Rebeca soltó un grito desgarrador, ya que el dolor era realmente insoportable.
Dante y la Sra. Vega quedaron atónitos, mientras que Ernesto, que llevaba a Miranda a cuestas, también se quedó petrificado.
Incluso Miranda, que fingía estar desmayada sobre el hombro de Ernesto, casi se despertó del susto.
Solo Domingo reaccionó rápido; se lanzó hacia adelante y con un rápido movimiento, agarró a Esther por el cuello de la blusa, tirándola hacia atrás con fuerza, pero ella no se quedó atrás y se aferró con fuerza la ropa de Rebeca y en un tirón, se escuchó un desgarramiento, arrancando un gran trozo de tela de la vestimenta de Rebeca, a la cual primero le pisaron el pie y luego la empujaron con fuerza, haciendo que cayera hacia atrás violentamente.
—¡Ah!— Gritó de nuevo.
El empeine de su pie, que Esther había pisoteado con fuerza, en ese momento estaba hinchado de manera alarmante y al caer, su tobillo realmente se torció.
Rebeca, con un dolor terrible, se sentó en el suelo llorando desconsoladamente.
—¡Rebeca!— Gritó la Sra. Vega, corriendo hacia ella.
A un lado, Esther ya había sido apartada por Domingo, quien la lanzó con fuerza.
Esther se tambaleó unos pasos antes de recuperar el equilibrio y luego, al levantar la cabeza, en su rostro, siempre indiferente, apareció una sonrisa fría y maliciosa.
Sus labios se curvaron ligeramente, mientras que sus ojos brillaban con un frío y atrayente encanto.
—Tienes derecho a estar enojada, después de todo, expuse tu secreto. ¿No apareciste ayer porque estabas con alguien más? Anoche vi una silueta en el vestíbulo del hotel, estabas con un hombre de más de cincuenta años, ¿no es así?— Gritó Rebeca y Esther hizo una pausa, pero no se giró.
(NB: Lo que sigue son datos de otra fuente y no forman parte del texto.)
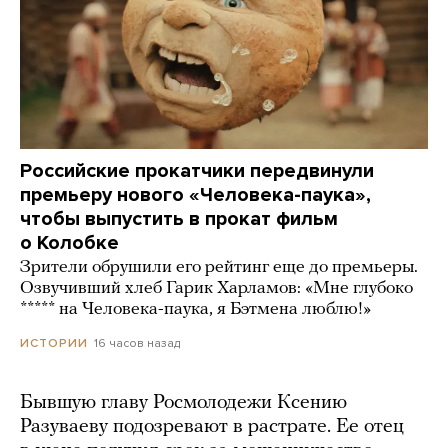
Российские прокатчики передвинули
премьеру нового «Человека-паука»,
чтобы выпустить в прокат фильм
о Колобке
Зрители обрушили его рейтинг еще до премьеры.
Озвучивший хлеб Гарик Харламов: «Мне глубоко
***** на Человека-паука, я Бэтмена люблю!»
16 часов назад
ИСТОРИИ
Бывшую главу Росмолодежи Ксению
Разуваеву подозревают в растрате. Ее отец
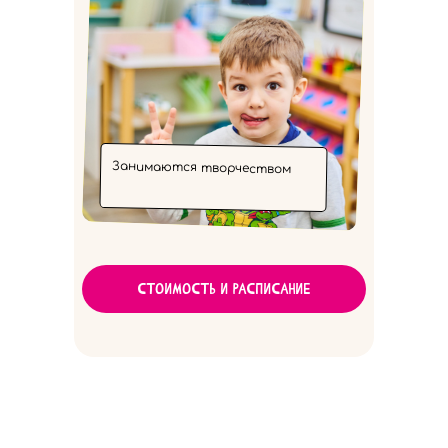
Занимаются творчеством
Стоимость и расписание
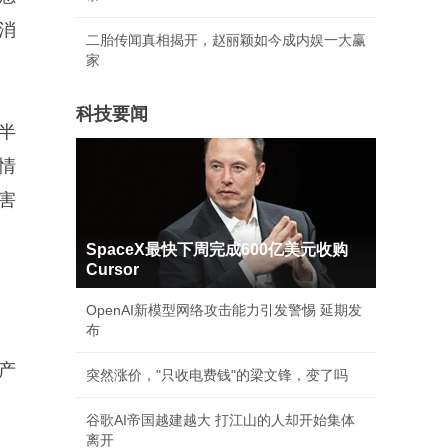
消
二胎传闻真相揭开，赵丽颖如今成内娱一大赢
家
科技要闻
半
情
害
SpaceX最快下周完成600亿美元收购
Cursor
OpenAI新模型网络攻击能力引发警惕 延期发
布
产
突然涨价，"只收电费钱"的梁文锋，变了吗
谷歌AI帝国越建越大 打江山的人却开始集体
离开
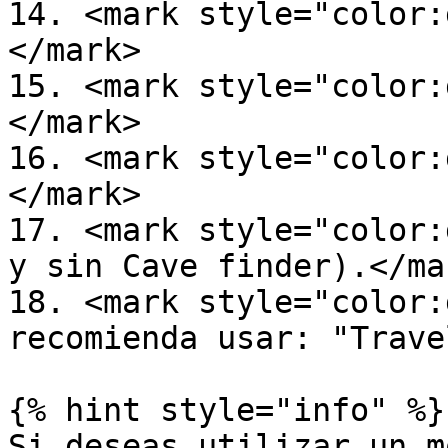
14. <mark style="color:
</mark>

15. <mark style="color:
</mark>

16. <mark style="color:
</mark>

17. <mark style="color:
y sin Cave finder).</mar
18. <mark style="color:
recomienda usar: "Trave
{% hint style="info" %}

Si deseas utilizar un m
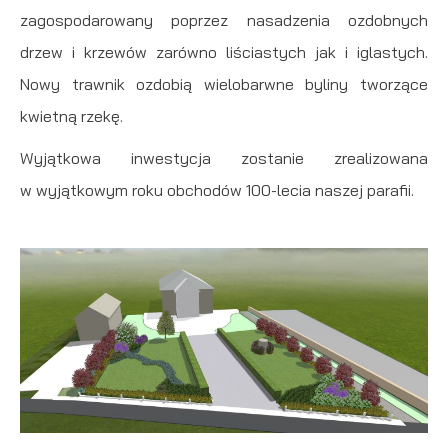
zagospodarowany poprzez nasadzenia ozdobnych
drzew i krzewów zarówno liściastych jak i iglastych.
Nowy trawnik ozdobią wielobarwne byliny tworzące
kwietną rzekę.
Wyjątkowa inwestycja zostanie zrealizowana
w wyjątkowym roku obchodów 100-lecia naszej parafii.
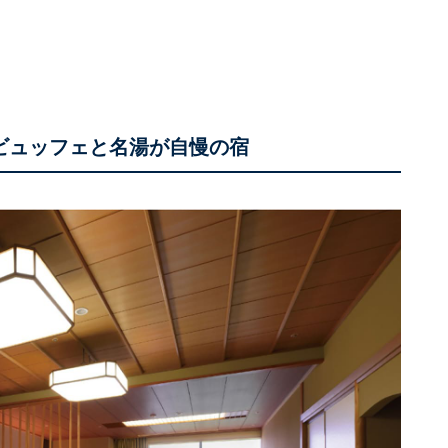
華ビュッフェと名湯が自慢の宿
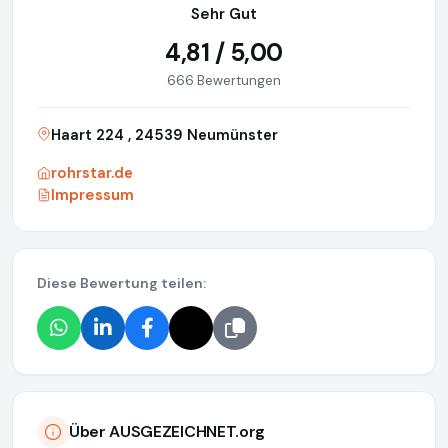
Sehr Gut
4,81 / 5,00
666 Bewertungen
Haart 224 , 24539 Neumünster
rohrstar.de
Impressum
Diese Bewertung teilen:
Über AUSGEZEICHNET.org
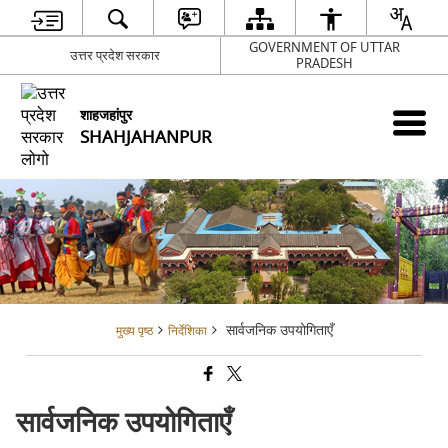
GOVERNMENT OF UTTAR
उत्तर प्रदेश सरकार
PRADESH
शाहजहांपुर
SHAHJAHANPUR
सार्वजनिक उपयोगिताएँ
मुख्य पृष्ठ
निर्देशिका
सार्वजनिक उपयोगिताएँ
La casa de la familia Vega estaba en una montaña, y para bajar había que recorrer cinco kilómetros de carretera serpenteante.
Esther, con su figura delgada y su ropa rota, caminaba erguida y con una soledad orgullosa.
Domingo y el conductor conducían dos autos; uno para llevar a la pareja Robles, y otro para llevar a Rebeca.
Los dos vehículos pasaron uno tras otro, y el segundo se detuvo y dio marcha atrás. Domingo bajó la ventanilla y mirando a Esther con frialdad, le dijo: —Una ingrata como tú nunca será aceptada por la familia Vega. Mi hermana siempre será Rebeca, así que mejor olvida cualquier pensamiento inapropiado y si hay una próxima vez, te haré pagar.